3. Context State Initialization
Allocates and initializes two objects: the parser state (1,128 bytes, sub_424070(pool, 1128)) and the lexer state (2,528 bytes, sub_424070(pool, 2528)). The parser state stores a pointer to the lexer state at offset +1096. The string "PTX parsing state" identifies the parser state allocation in memory dumps. The string "<builtin>" serves as the filename for built-in declarations. Both objects are zeroed via memset before field initialization.
Instruction Table Builder -- sub_46E000
This is the largest single function in the front-end region at 93 KB. It is not a normal function body but a massive initialization sequence that calls sub_46BED0 exactly 1,141 times -- once per legal PTX instruction variant. Each call registers an opcode name together with its accepted type combinations using compact encoding strings.
Operand Encoding Strings
Each instruction variant is registered with a string that encodes its operand signature. The encoding uses single-character codes for operand categories:
| Code | Meaning |
|---|---|
F | Float operand (.f16, .f32, .f64) |
H | Half-precision (.f16, .f16x2) |
I | Integer operand (.s8--.s64, .u8--.u64) |
B | Bitwise operand (.b8--.b128) |
N | Immediate / numeric literal |
P | Predicate operand |
String references found in the function include composite type signatures:
"F32F32"-- binary float32 operation"F16F16F16F16"-- quad half-precision"I32I8I8I32"-- integer MMA (int32 accumulator, int8 operands)"F64F64F64F64"-- quad float64 (double-precision MMA)"_mma.warpgroup"-- warp-group MMA marker
Hash Tables
The instruction table builder populates two hash tables at offsets +2472 and +2480 within the lexer state object (the 2,528-byte struct passed as the first argument to sub_46E000). These hash tables provide O(1) lookup from opcode name to the registered type combination list.
Registration Function -- sub_46BED0
Called 1,141 times from sub_46E000. Each call takes an opcode name string and an operand encoding string, creates a descriptor node, and inserts it into the hash table. The descriptor captures the opcode, its legal operand types, and the semantic validation function to call during parsing.
Instruction Lookup -- sub_46C690 and sub_46C6E0
At parse time, when the parser reduces an instruction production, it calls sub_46C690 to look up the instruction name in the hash table built by sub_46E000. The lookup returns a descriptor list, and sub_46C6E0 (6.4 KB, the descriptor matcher) walks the list to find the variant matching the actual operands present in the source.

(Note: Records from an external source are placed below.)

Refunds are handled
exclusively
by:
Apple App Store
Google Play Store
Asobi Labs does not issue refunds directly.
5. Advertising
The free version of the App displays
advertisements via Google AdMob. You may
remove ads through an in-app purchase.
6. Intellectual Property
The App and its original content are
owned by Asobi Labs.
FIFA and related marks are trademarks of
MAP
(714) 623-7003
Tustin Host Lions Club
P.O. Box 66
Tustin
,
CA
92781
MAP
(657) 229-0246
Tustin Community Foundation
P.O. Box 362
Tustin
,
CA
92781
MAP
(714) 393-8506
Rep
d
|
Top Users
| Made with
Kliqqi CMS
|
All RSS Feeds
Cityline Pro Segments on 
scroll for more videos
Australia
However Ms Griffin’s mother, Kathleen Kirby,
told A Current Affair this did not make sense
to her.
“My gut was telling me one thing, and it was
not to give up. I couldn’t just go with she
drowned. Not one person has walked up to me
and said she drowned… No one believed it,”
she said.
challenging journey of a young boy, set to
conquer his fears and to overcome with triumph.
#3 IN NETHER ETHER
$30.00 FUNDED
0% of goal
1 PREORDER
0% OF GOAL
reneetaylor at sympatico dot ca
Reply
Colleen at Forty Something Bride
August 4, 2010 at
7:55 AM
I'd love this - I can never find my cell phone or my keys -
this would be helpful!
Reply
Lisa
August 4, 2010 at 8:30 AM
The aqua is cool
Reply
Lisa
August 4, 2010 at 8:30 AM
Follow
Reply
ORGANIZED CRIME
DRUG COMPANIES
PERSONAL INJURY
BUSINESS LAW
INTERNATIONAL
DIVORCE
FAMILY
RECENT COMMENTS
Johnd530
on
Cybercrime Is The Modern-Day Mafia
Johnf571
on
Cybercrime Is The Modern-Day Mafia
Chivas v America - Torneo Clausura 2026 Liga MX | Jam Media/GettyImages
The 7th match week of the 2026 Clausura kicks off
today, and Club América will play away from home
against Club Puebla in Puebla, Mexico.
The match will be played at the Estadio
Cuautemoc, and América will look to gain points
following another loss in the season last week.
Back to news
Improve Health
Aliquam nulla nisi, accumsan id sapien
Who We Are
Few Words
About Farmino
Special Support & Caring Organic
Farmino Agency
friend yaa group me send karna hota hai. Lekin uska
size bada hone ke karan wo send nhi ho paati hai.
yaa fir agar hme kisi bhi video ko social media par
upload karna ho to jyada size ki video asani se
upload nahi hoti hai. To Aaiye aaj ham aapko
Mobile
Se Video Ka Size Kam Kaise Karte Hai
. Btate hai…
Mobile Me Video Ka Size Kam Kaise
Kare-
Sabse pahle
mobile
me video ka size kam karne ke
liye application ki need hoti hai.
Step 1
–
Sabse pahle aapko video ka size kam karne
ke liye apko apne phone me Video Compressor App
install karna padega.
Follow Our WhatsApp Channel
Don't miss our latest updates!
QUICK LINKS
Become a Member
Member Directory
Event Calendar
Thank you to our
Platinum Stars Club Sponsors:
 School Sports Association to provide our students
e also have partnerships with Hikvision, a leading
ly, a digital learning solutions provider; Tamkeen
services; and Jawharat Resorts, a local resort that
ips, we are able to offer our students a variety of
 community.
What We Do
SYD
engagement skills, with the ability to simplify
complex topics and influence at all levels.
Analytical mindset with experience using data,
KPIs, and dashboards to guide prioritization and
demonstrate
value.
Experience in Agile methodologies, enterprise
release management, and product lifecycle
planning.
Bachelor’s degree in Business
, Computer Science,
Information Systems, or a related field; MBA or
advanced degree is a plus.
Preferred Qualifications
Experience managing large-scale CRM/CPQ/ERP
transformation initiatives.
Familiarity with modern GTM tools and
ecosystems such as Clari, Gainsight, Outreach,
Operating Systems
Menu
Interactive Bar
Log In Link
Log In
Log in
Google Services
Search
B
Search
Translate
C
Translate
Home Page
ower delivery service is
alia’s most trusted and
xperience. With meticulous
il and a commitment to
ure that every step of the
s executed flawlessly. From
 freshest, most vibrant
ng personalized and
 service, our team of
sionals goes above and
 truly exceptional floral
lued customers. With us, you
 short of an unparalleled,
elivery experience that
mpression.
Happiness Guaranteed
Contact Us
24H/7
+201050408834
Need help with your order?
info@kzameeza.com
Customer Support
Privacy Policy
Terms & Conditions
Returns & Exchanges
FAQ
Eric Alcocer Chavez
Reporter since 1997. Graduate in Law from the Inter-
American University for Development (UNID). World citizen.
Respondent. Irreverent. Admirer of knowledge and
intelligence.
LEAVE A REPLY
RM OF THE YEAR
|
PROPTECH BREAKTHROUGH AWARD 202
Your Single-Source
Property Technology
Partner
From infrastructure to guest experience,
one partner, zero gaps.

Operand Classification -- 12 Categories
The descriptor matcher (sub_46C6E0) classifies each operand into one of 12 categories based on its syntactic form, then matches the category sequence against the registered encoding strings. The 12 categories cover:
- General-purpose register (R)
- Predicate register (P)
- Uniform register (UR)
- Uniform predicate (UP)
- Integer immediate
- Float immediate
- Address expression (register + offset)
- Label / symbol reference
- Special register
- Vector operand
- Texture / surface / sampler reference
- Bitfield / compound modifier
The classification examines token attributes set by the lexer -- register type bits at (field >> 28) & 7, immediate flag (0x1000000), uniform flag (0x6000000), and operand descriptor fields at instruction offset 84+.
Parser State Object (1,128 bytes)
The parser passes a state object through all phases. This 1,128-byte structure (sub_424070(pool, 1128)) carries compilation context and pointers to sub-systems. It is indexed as _QWORD* (8-byte slots), so QWORD index [N] = byte offset N*8. The highest accessed byte is +1120 (index [140]), fitting exactly within the 1,128-byte allocation.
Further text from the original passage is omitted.